In this film, The Art of Chickening, you will meet Sally Linville, the Creative Director, and hear the story of the inspiration behind the original Chicken Footstools, ‘Henny’ and ‘Penny,’ created as Sally’s graduate design studio project in 2009.

 

T H E  P R O C E S S

We are glad to report that Chicken Footstools continue to be crafted with the same natural materials and care as the original two. Today, our Kansas City-based studio operates with both part-time employees and as a cottage industry. Artisans engage in spinning, knitting, and stitching at home, setting their own work schedules. The studio serves as the primary meeting place for design, felt-making, sculpting, finishing, photographing, and releasing chickens for adoption. The team of “chickeners” is comprised of women in various stages of life who enjoy employing their own creative practice toward the making of Chicken Footstools. The imprint of their artistry is truly what renders each chicken unique.

 

 

Each Chicken Footstool begins life as a wooden egg. Fallen logs are foraged from creek beds around Sally’s family’s farm in Kansas and are then turned on a lathe to create an egg shape—the perfect heart of the chicken. The egg is an anchor for upholstery and a structurally sound center to help the chicken function as a footstool.

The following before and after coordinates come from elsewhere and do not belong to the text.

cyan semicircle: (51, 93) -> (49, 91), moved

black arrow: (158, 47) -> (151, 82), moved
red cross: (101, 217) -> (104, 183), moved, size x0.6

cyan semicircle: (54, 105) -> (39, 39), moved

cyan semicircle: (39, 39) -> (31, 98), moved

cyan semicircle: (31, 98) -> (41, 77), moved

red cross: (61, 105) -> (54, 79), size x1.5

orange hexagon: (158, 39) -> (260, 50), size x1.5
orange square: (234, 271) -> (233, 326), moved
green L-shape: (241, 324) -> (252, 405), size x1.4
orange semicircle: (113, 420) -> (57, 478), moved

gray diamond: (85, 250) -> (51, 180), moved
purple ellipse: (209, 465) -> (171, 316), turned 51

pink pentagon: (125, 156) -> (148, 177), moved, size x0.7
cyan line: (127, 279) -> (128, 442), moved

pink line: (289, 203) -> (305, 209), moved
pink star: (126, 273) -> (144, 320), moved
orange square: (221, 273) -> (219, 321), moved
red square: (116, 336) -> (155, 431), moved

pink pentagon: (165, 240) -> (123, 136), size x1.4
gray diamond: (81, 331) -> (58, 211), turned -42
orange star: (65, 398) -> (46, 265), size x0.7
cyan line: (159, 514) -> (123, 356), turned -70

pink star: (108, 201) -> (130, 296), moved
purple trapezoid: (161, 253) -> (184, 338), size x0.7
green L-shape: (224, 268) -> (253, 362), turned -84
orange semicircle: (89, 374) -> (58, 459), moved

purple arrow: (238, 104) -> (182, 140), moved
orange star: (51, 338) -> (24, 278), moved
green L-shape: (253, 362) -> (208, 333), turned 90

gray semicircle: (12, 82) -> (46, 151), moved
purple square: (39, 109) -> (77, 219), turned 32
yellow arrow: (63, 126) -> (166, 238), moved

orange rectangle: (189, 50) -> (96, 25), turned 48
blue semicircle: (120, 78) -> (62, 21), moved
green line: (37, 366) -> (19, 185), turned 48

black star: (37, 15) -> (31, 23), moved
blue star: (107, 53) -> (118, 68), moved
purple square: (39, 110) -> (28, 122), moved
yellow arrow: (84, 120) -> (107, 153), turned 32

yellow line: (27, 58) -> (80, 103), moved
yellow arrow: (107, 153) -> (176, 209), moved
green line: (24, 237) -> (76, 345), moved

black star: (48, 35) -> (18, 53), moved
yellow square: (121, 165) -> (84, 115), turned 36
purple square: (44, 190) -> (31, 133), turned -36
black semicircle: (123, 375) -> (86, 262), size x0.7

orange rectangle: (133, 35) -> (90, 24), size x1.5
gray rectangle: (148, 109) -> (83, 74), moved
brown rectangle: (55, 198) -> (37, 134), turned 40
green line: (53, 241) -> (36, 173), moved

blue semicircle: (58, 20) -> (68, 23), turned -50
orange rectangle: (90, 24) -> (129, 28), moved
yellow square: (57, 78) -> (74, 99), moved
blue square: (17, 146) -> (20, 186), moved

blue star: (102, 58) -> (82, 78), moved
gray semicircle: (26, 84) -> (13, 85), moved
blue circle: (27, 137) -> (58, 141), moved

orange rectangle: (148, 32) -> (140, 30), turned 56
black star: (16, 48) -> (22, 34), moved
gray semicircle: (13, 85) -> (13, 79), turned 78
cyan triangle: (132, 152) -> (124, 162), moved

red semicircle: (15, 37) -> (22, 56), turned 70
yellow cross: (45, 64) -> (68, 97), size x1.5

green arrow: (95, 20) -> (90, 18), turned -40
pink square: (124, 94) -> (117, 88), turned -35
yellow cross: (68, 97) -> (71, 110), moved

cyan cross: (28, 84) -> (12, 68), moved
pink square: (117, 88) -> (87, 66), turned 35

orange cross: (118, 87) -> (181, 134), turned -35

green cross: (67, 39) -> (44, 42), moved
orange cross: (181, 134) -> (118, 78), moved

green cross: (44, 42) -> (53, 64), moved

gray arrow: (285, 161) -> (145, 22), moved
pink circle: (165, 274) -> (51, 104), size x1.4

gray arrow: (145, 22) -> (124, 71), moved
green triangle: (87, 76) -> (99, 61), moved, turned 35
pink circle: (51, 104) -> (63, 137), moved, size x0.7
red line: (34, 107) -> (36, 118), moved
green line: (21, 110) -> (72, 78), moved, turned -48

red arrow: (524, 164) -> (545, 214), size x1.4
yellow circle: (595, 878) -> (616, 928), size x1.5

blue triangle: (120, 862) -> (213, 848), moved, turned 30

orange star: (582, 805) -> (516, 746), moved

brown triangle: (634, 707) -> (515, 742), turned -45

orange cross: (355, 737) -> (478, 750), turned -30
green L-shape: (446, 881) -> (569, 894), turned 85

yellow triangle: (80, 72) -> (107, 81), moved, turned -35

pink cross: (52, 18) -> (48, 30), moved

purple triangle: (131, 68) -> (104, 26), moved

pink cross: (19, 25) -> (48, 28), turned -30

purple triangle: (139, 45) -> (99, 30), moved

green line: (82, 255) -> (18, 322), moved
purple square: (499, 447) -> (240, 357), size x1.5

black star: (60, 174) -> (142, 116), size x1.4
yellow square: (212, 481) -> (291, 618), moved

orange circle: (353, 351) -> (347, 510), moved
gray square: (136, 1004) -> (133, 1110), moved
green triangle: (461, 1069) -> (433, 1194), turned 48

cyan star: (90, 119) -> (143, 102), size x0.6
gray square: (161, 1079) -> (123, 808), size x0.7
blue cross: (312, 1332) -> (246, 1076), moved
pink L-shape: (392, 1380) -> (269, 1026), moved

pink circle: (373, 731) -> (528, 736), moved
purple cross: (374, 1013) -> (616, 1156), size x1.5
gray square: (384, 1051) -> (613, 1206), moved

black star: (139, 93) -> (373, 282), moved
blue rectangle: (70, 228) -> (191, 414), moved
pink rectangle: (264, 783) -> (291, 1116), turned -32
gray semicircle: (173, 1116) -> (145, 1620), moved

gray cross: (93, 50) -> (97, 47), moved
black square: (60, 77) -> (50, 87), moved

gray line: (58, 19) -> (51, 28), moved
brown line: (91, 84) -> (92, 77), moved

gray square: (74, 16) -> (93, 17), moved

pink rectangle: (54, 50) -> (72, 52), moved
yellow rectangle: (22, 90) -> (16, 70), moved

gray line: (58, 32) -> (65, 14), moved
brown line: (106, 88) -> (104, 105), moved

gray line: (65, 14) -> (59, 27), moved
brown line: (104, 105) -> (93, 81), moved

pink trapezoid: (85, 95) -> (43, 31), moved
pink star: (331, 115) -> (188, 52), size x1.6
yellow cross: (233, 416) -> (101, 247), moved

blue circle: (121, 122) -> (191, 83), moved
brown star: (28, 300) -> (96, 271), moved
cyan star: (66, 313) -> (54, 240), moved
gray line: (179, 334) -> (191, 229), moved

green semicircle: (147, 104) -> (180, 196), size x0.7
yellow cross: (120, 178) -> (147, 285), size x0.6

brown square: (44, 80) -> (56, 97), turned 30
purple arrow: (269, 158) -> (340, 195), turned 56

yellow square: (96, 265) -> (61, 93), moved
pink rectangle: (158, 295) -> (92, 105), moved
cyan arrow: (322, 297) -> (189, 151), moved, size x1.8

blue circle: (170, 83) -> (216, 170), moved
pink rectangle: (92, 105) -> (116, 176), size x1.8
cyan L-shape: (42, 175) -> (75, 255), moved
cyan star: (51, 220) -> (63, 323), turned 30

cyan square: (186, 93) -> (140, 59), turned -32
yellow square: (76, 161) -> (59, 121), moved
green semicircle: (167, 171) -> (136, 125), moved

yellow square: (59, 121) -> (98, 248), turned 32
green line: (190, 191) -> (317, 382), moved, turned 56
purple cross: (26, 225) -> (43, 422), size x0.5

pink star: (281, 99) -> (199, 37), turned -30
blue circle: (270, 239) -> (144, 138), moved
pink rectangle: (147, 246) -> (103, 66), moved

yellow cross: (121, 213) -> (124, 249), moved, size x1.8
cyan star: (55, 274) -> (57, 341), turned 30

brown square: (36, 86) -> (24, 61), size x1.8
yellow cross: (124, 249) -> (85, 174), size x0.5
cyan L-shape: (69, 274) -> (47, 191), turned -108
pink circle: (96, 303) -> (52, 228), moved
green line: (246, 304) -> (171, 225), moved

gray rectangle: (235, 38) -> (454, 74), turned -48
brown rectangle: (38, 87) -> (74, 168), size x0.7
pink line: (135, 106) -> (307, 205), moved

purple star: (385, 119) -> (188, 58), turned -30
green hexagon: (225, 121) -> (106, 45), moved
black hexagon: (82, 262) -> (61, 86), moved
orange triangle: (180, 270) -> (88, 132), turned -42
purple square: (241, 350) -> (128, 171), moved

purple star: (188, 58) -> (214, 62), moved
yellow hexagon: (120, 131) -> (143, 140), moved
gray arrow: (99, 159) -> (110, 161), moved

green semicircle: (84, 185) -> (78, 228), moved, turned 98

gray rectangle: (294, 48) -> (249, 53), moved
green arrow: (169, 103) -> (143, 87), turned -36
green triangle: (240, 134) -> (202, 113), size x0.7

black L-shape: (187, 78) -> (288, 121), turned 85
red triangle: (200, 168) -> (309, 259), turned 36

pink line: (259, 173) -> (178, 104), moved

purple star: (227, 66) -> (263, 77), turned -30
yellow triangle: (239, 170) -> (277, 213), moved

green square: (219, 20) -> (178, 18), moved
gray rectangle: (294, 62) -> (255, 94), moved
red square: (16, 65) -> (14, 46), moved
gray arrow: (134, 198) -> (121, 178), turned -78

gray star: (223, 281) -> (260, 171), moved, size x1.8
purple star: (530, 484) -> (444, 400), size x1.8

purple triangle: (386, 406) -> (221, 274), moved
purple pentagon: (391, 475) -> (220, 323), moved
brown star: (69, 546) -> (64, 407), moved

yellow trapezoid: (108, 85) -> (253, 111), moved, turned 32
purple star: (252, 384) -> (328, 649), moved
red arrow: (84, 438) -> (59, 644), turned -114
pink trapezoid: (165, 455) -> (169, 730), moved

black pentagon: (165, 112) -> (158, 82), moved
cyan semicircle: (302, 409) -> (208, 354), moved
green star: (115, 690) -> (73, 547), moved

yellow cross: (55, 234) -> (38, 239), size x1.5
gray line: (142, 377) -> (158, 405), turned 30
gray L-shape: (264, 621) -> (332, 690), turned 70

The chickens need sturdy legs and feet on which to stand. Through the design process, they were repeatedly enlarged in pursuit of a balanced footstool. Now the oversized bronze feet are one of the most defining features of a chicken made by The City Girl Farm. The studio works with a local foundry using a lost-wax casting method, where molten bronze is poured into a ceramic mold created from the original clay sculptures. When the bronze has cooled, the ceramic is chipped away to reveal the final piece. This same process is also used for the beak.

 

Once the egg, legs, and beak are prepared, these components are assembled into a standing chicken with the bronze beak connected to a spring, allowing a subtle pecking action in the neck. This hand-built process sets the unique posture of each chicken. The frames then come home to roost in the studio where they are upholstered and made ready for their fiber feathers to be fashioned. While the artistic exploration of feather designs through years of special collections and flocks has continued to expand, the construction of the body frames has remained the same.

 

 

Studio artisans create feathers primarily with Merino wool. The art processes involved vary with each project but often include spinning, knitting, felting, and stitching. These happen collaboratively at the studio and by “chickeners” at their homes, diligently upholstering one feather at a time.

 

Each chicken is crowned with a signature red comb, is uniquely named, and is given an edition number which is etched on the bottom of their feet.